# Question about the Ruger 10/22 models



## texasguy (Jun 17, 2004)

On some of the Ruger 10/22 models there is a barrel band a few inches away from the end of the forend, I want to know if this is removable to install a new stock.

Can you help me?
Thanks,

Texasguy


----------



## Militant_Tiger (Feb 23, 2004)

yes it is, and its also reccomended even if you dont buy a new stock. It is said that removing it can cause better accuracy, but it can go either way. it slips off easily with just a screwdriver.


----------



## texasguy (Jun 17, 2004)

Thanks Tiger, I am going to buy a new 10/22 that has the barrel band unlike my older 10/22 that was a model without the barrel band.

The reason why I asked is because I was looking at a dragunov style stock for my stainless barrel 10/22 that I will buy at the beginning of July.

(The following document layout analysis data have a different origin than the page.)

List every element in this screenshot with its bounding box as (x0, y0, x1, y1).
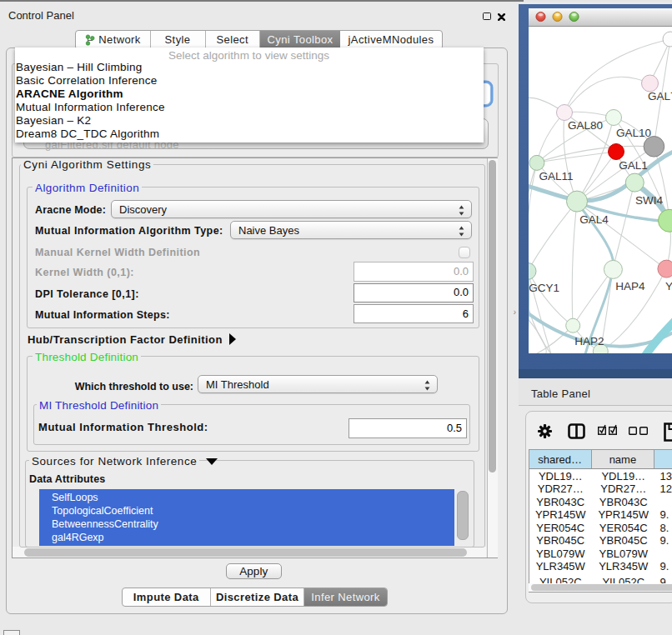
svg-text:SWI4: SWI4 (635, 194, 663, 207)
svg-text:GAL80: GAL80 (568, 119, 603, 132)
svg-text:GAL10: GAL10 (616, 127, 651, 139)
svg-text:GAL7: GAL7 (648, 90, 672, 102)
svg-text:HAP4: HAP4 (615, 280, 645, 292)
svg-text:GAL1: GAL1 (619, 159, 648, 172)
svg-text:HAP2: HAP2 (574, 334, 604, 347)
svg-text:GAL11: GAL11 (539, 170, 573, 182)
svg-text:GAL4: GAL4 (579, 212, 609, 225)
svg-text:GCY1: GCY1 (529, 282, 559, 294)
svg-text:YD: YD (665, 279, 672, 292)
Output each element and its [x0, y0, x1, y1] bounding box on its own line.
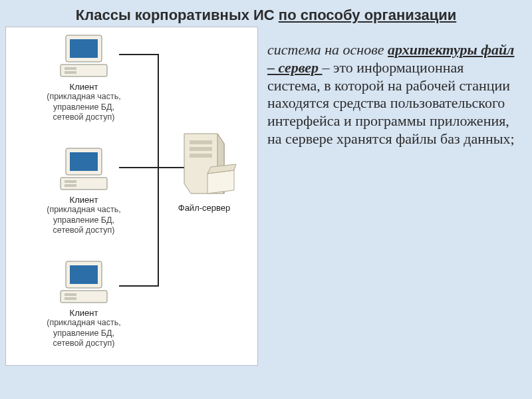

Have you had any experiences with these dragunov stocks? they look way cool.


----------



## Militant_Tiger (Feb 23, 2004)

i've seen them for sale for a pretty cheap price but i've never had any personal experience. it would be worth a try to ask on rimfirecentral however, im sure someone has. i have to agree they are sweet looking, seems as though it would keep you steady as well


----------



## smbore (Sep 20, 2004)

If you would like to get very specific and knowledgable advise on the 10/22 and all the alterations to make it a very fine shooter, go to www.RimFireCentral.com's forum. Everything you ever wanted to know or get to upgrade there. Best small bore site on the web.

smbore


----------